The trader behind the letter has not revealed his or her identity. File Image / Pixabay
A bunker trader has written an open letter warning that problems are being stored up for the industry by trading firms being forced to accept unsustainably low margins because of this year's drop in demand.
"As I sit watching a number of traders around me apparently failing ... and see the fear in shipowners' eyes facing double-payment jeopardy or, at the very best, a lot of time spent in meetings with their legal department, I can't help but not have the sympathy for shipowners that one may expect," the unnamed market participant wrote last week.
The author of the letter identifies himself or herself only as a bunker trader in a large company.
The COVID-19 pandemic this year and the ensuing economic slump have led to a sustained drop in bunker demand, leaving traders competing ever more aggressively over a shrinking pool of potential spot purchases.
This dynamic has brought about an acute narrowing of bunker margins for traders as they lower prices to continue attracting their customers. The author of the open letter lays some blame at the feet of bunker buyers for pushing for the lowest possible prices.
Anonymous bunker trader
Buyers have driven desperate traders down to margins that just don't make sense.
"Buyers have driven desperate traders down to margins that just don't make sense; levels of $1/mt don't even cover the most basic costs, but traders when forced will take it in the hope that, when that next enquiry comes around, they are the only ones that are still on good terms with the owner and can take advantage," the trader wrote.
"We are seeing traders increasingly not able to pay the supplier until they have been paid by the owner.
"Buyers should take a long look at themselves in the mirror this morning and consider what has been their role in the market decline, and whether they are really protecting their principal's interest in achieving such a low price that comes with the risk of questionable product origin, quality and now double payment."
Am I My Trader's Keeper?
The problem posed by the letter is a complex one -- on a basic level, bunker buyers will primarily be focused on achieving the lowest possible price without worrying about the margins their traders can extract. But they do also need to make sure the companies they deal with are financially stable.
We have seen periods when margins become critically low in response to unfavourable market conditions.
"The bunker industry has typically been a low margin/high turnover business for at least the past two decades," Unni Einemo, director of industry group IBIA, told Ship & Bunker by email Monday.
"It is a competitive market, but we have seen periods when margins become critically low in response to unfavourable market conditions."
Sellers and buyers are both responsible for making sure the market remains fair and sustainable, according to Einemo.
"There are many facets to this, but fundamentally, it boils down to attitudes toward what constitutes an acceptable risk in the way you do business," she said.
"Everyone should ask themselves: how well do you know your counterparties in any transaction, and is this the kind of counterparty you want to do business with?"
Banks Getting Skittish
Paul Hardy, head of business development at brokerage NSI, sees the problem steadily worsening over time.
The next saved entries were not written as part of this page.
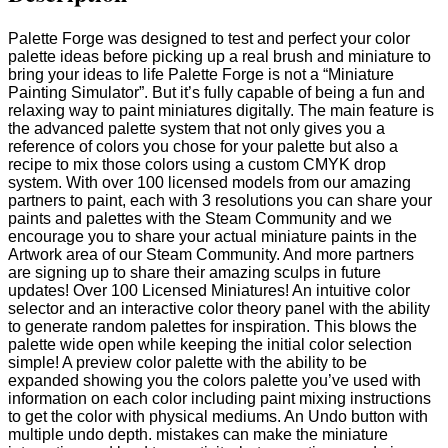
Palette Forge was designed to test and perfect your color
palette ideas before picking up a real brush and miniature to
bring your ideas to life Palette Forge is not a “Miniature
Painting Simulator”. But it’s fully capable of being a fun and
relaxing way to paint miniatures digitally. The main feature is
the advanced palette system that not only gives you a
reference of colors you chose for your palette but also a
recipe to mix those colors using a custom CMYK drop
system. With over 100 licensed models from our amazing
partners to paint, each with 3 resolutions you can share your
paints and palettes with the Steam Community and we
encourage you to share your actual miniature paints in the
Artwork area of our Steam Community. And more partners
are signing up to share their amazing sculps in future
updates! Over 100 Licensed Miniatures! An intuitive color
selector and an interactive color theory panel with the ability
to generate random palettes for inspiration. This blows the
palette wide open while keeping the initial color selection
simple! A preview color palette with the ability to be
expanded showing you the colors palette you’ve used with
information on each color including paint mixing instructions
to get the color with physical mediums. An Undo button with
multiple undo depth. mistakes can make the miniature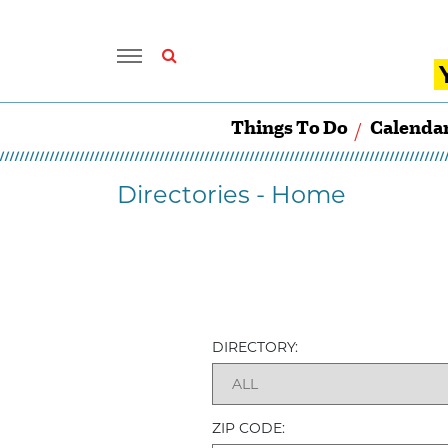
Things To Do
Calenda
Directories - Home
DIRECTORY:
ZIP CODE: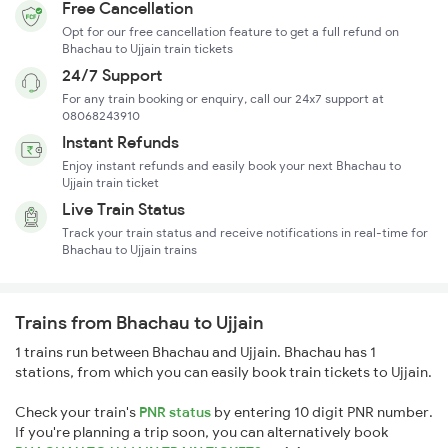
Free Cancellation
Opt for our free cancellation feature to get a full refund on
Bhachau to Ujjain train tickets
24/7 Support
For any train booking or enquiry, call our 24x7 support at
08068243910
Instant Refunds
Enjoy instant refunds and easily book your next Bhachau to
Ujjain train ticket
Live Train Status
Track your train status and receive notifications in real-time for
Bhachau to Ujjain trains
Trains from Bhachau to Ujjain
1 trains run between Bhachau and Ujjain. Bhachau has 1
stations, from which you can easily book train tickets to Ujjain.
Check your train's
PNR status
by entering 10 digit PNR number.
If you're planning a trip soon, you can alternatively book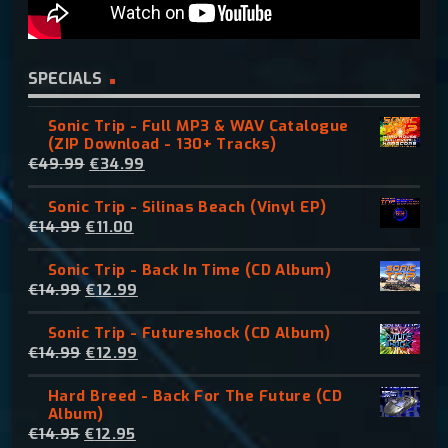
SPECIALS
Sonic Trip - Full MP3 & WAV Catalogue
(ZIP Download - 130+ Tracks)
O
C
€
49.99
€
34.99
r
u
Sonic Trip - Silinas Beach (Vinyl EP)
i
r
O
C
€
14.99
€
11.00
g
r
r
u
i
e
Sonic Trip - Back In Time (CD Album)
i
r
n
n
O
C
€
14.99
€
12.99
g
r
a
t
r
u
i
e
l
p
Sonic Trip - Futureshock (CD Album)
i
r
n
n
p
r
O
C
€
14.99
€
12.99
g
r
a
t
r
i
r
u
i
e
l
p
i
c
Hard Breed - Back For The Future (CD
i
r
n
n
p
r
c
e
Album)
g
r
a
t
r
i
e
i
O
C
€
14.95
€
12.95
i
e
l
p
i
c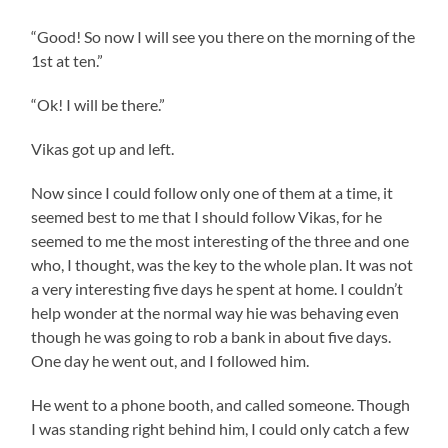
“Good! So now I will see you there on the morning of the
1st at ten.”
“Ok! I will be there.”
Vikas got up and left.
Now since I could follow only one of them at a time, it
seemed best to me that I should follow Vikas, for he
seemed to me the most interesting of the three and one
who, I thought, was the key to the whole plan. It was not
a very interesting five days he spent at home. I couldn’t
help wonder at the normal way hie was behaving even
though he was going to rob a bank in about five days.
One day he went out, and I followed him.
He went to a phone booth, and called someone. Though
I was standing right behind him, I could only catch a few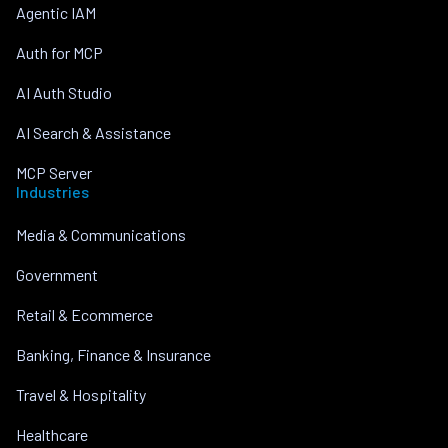
Agentic IAM
Auth for MCP
AI Auth Studio
AI Search & Assistance
MCP Server
Industries
Media & Communications
Government
Retail & Ecommerce
Banking, Finance & Insurance
Travel & Hospitality
Healthcare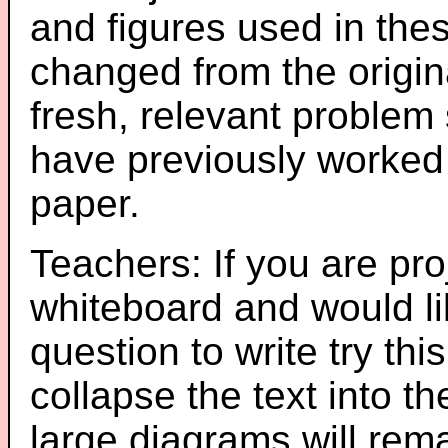
and figures used in th
changed from the origin
fresh, relevant problem 
have previously worked
paper.
Teachers: If you are pro
whiteboard and would li
question to write try thi
collapse the text into th
large diagrams will re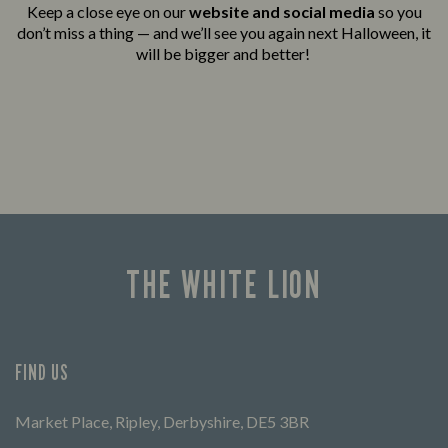
Keep a close eye on our
website and social media
so you
don’t miss a thing — and we’ll see you again next Halloween, it
will be bigger and better!
THE WHITE LION
FIND US
Market Place, Ripley, Derbyshire, DE5 3BR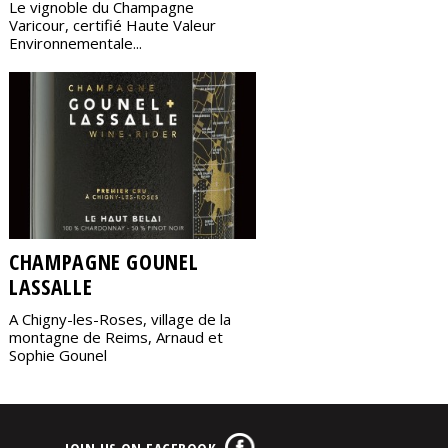
Le vignoble du Champagne
Varicour, certifié Haute Valeur
Environnementale...
CHAMPAGNE GOUNEL
LASSALLE
A Chigny-les-Roses, village de la
montagne de Reims, Arnaud et
Sophie Gounel
JOIN US ON FACEBOOK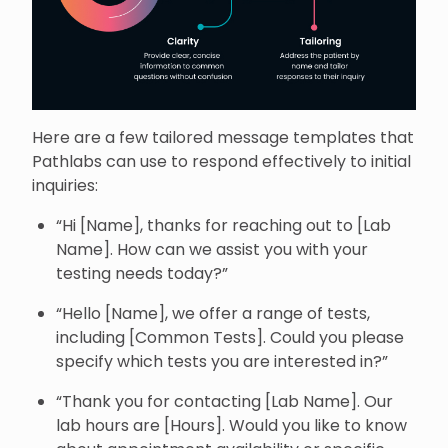
Here are a few tailored message templates that
Pathlabs can use to respond effectively to initial
inquiries:
“Hi [Name], thanks for reaching out to [Lab
Name]. How can we assist you with your
testing needs today?”
“Hello [Name], we offer a range of tests,
including [Common Tests]. Could you please
specify which tests you are interested in?”
“Thank you for contacting [Lab Name]. Our
lab hours are [Hours]. Would you like to know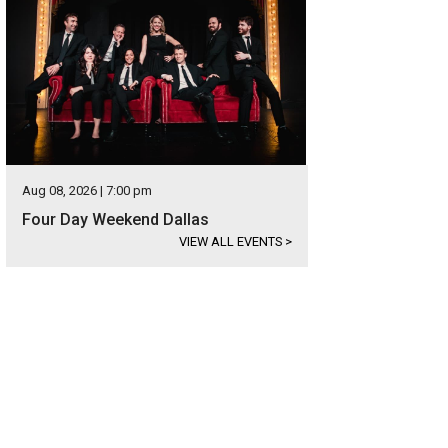
Aug 08, 2026 | 7:00 pm
Four Day Weekend Dallas
VIEW ALL EVENTS
>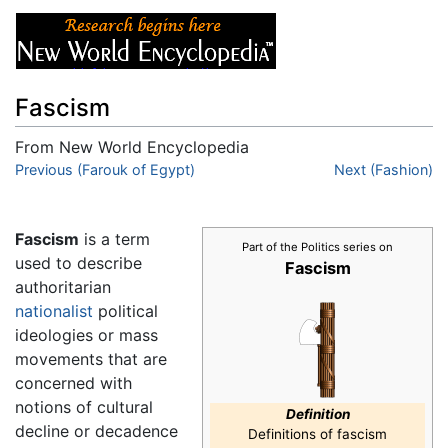
Fascism
From New World Encyclopedia
Jump to:
Previous (Farouk of Egypt)
navigation
,
search
Next (Fashion)
Fascism
is a term
Part of the Politics series on
used to describe
Fascism
authoritarian
nationalist
political
ideologies or mass
movements that are
concerned with
notions of cultural
Definition
decline or decadence
Definitions of fascism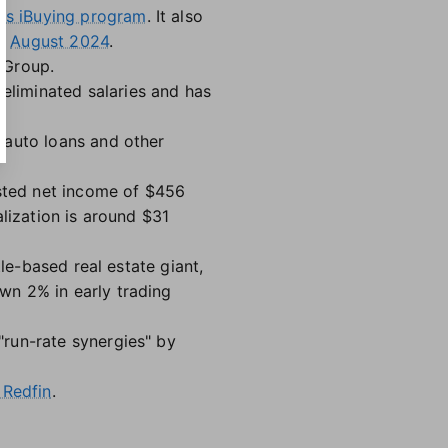
its iBuying program
. It also
in
August 2024
.
 Group.
eliminated salaries and has
 auto loans and other
usted net income of $456
lization is around $31
le-based real estate giant,
n 2% in early trading
run-rate synergies" by
 Redfin
.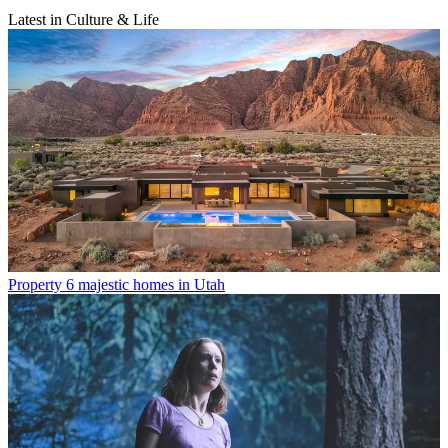
Latest in Culture & Life
Property
6 majestic homes in Utah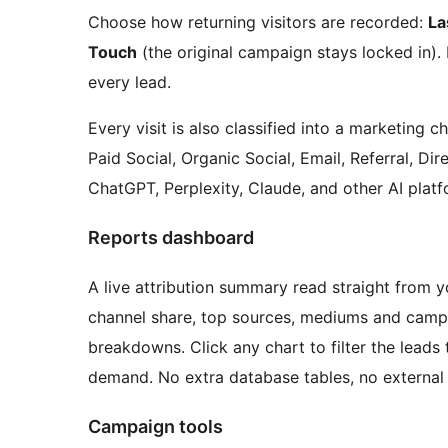
Choose how returning visitors are recorded:
La
Touch
(the original campaign stays locked in).
every lead.
Every visit is also classified into a marketing
Paid Social, Organic Social, Email, Referral, Dir
ChatGPT, Perplexity, Claude, and other AI platf
Reports dashboard
A live attribution summary read straight from yo
channel share, top sources, mediums and campa
breakdowns. Click any chart to filter the leads
demand. No extra database tables, no external 
Campaign tools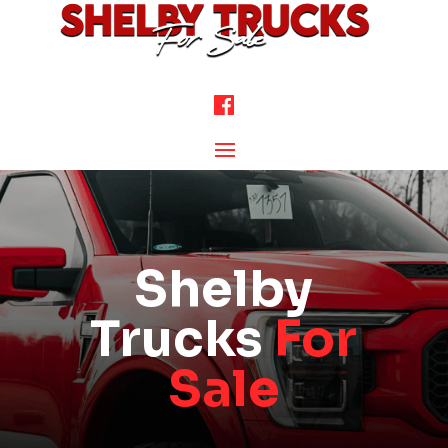
Shelby
Trucks
For
Sale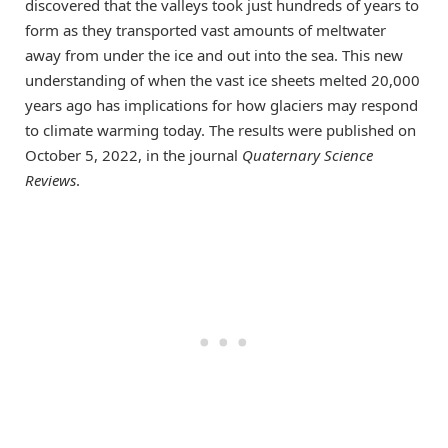
discovered that the valleys took just hundreds of years to
form as they transported vast amounts of meltwater
away from under the ice and out into the sea. This new
understanding of when the vast ice sheets melted 20,000
years ago has implications for how glaciers may respond
to climate warming today. The results were published on
October 5, 2022, in the journal
Quaternary Science
Reviews
.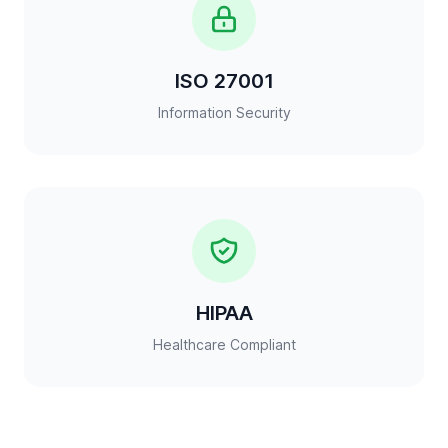
ISO 27001
Information Security
HIPAA
Healthcare Compliant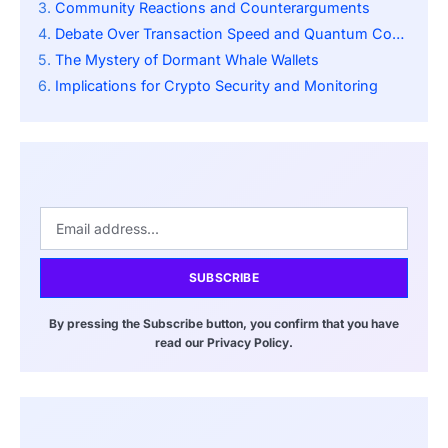
Community Reactions and Counterarguments
Debate Over Transaction Speed and Quantum Computing
The Mystery of Dormant Whale Wallets
Implications for Crypto Security and Monitoring
SUBSCRIBE
By pressing the Subscribe button, you confirm that you have
read our Privacy Policy.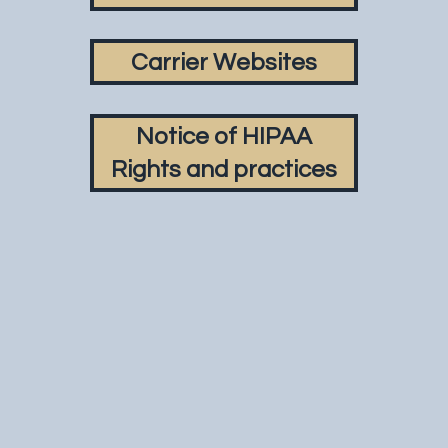
Carrier Websites
Notice of HIPAA
Rights and practices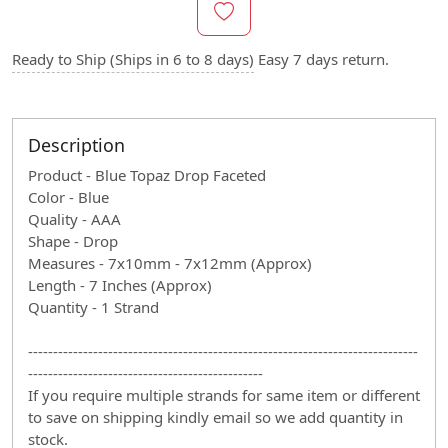
Ready to Ship (Ships in 6 to 8 days)
Easy 7 days return.
Description
Product - Blue Topaz Drop Faceted
Color - Blue
Quality - AAA
Shape - Drop
Measures - 7x10mm - 7x12mm (Approx)
Length - 7 Inches (Approx)
Quantity - 1 Strand
------------------------------------------------------------------------------
-----------------------------------------------
If you require multiple strands for same item or different
to save on shipping kindly email so we add quantity in
stock.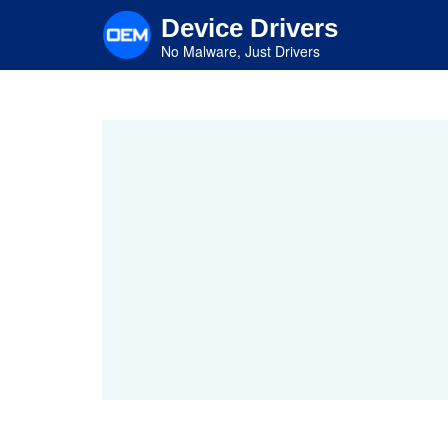
Skip
Device Drivers
to
main
No Malware, Just Drivers
content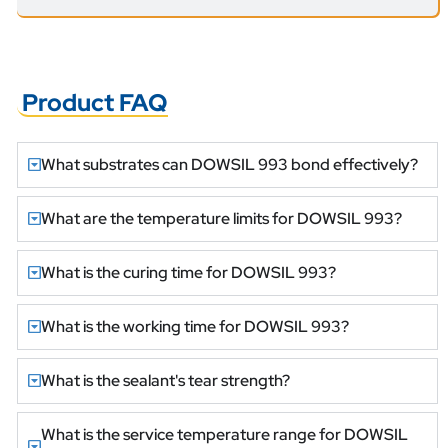
Product FAQ
What substrates can DOWSIL 993 bond effectively?
What are the temperature limits for DOWSIL 993?
What is the curing time for DOWSIL 993?
What is the working time for DOWSIL 993?
What is the sealant's tear strength?
What is the service temperature range for DOWSIL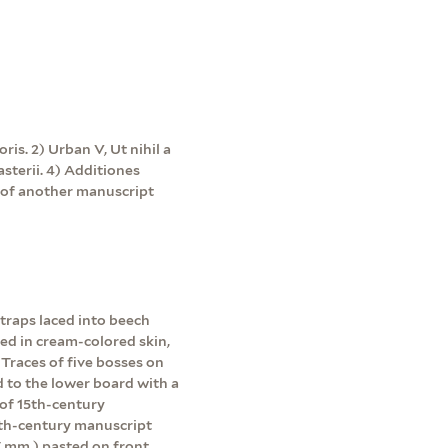
ris. 2) Urban V, Ut nihil a
sterii. 4) Additiones
f of another manuscript
straps laced into beech
ed in cream-colored skin,
 Traces of five bosses on
d to the lower board with a
 of 15th-century
5th-century manuscript
67 mm.) pasted on front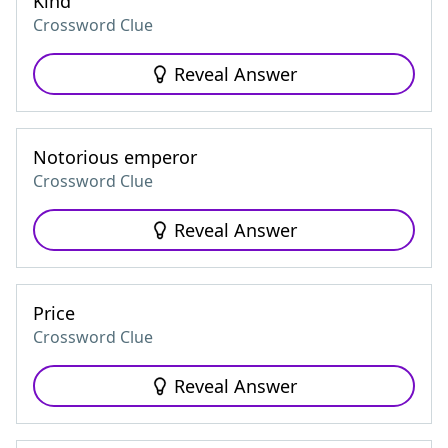
Kind
Crossword Clue
Reveal Answer
Notorious emperor
Crossword Clue
Reveal Answer
Price
Crossword Clue
Reveal Answer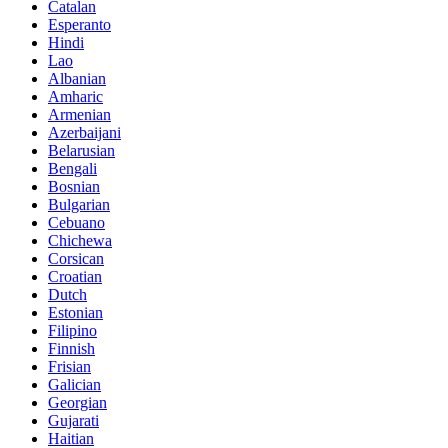
Catalan
Esperanto
Hindi
Lao
Albanian
Amharic
Armenian
Azerbaijani
Belarusian
Bengali
Bosnian
Bulgarian
Cebuano
Chichewa
Corsican
Croatian
Dutch
Estonian
Filipino
Finnish
Frisian
Galician
Georgian
Gujarati
Haitian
"My reading is many traders, in order to maintain profitability and volume, are taking on a mixture of very high-volume low-margin business coupled with additional high-margin business based on personal relationships," he told Ship & Bunker.
"Greater benchmarking, KYC and risk assessment by the owner will further diminish the business model over time as the high-margin business disappears and additional pressure is placed on maintaining the heavy lifting business."
Additional strain is being put upon traders by financial institutions, he argued.
There are no winners in a market where a credit squeeze happens.
"Further sustainability is linked to the ability to maintain finance and insurance coverage," Hardy said.
"It is clear with recent market developments post IMO 2020 that banks and insurance companies are falling out of love with the bunker market.
"Everyone should be clear though, there are no winners in a market where a credit squeeze happens.
"A good trader is a very important and necessary participant in the market."
The challenge of low margins for bunker traders is not a new one, but the severity of this year's market conditions could leave a much-changed marine fuels landscape in its wake.
The key to avoiding some of these problems may lie in improved sharing of information between shipowners and traders, according to IBIA's Unni Einemo.
"There should be sufficient transparency in the market for both buyers and sellers to know what constitutes a fair price for the relevant quality and quantity of a bunker stem," she said.
"Accepting anything less won't benefit anyone in the long run."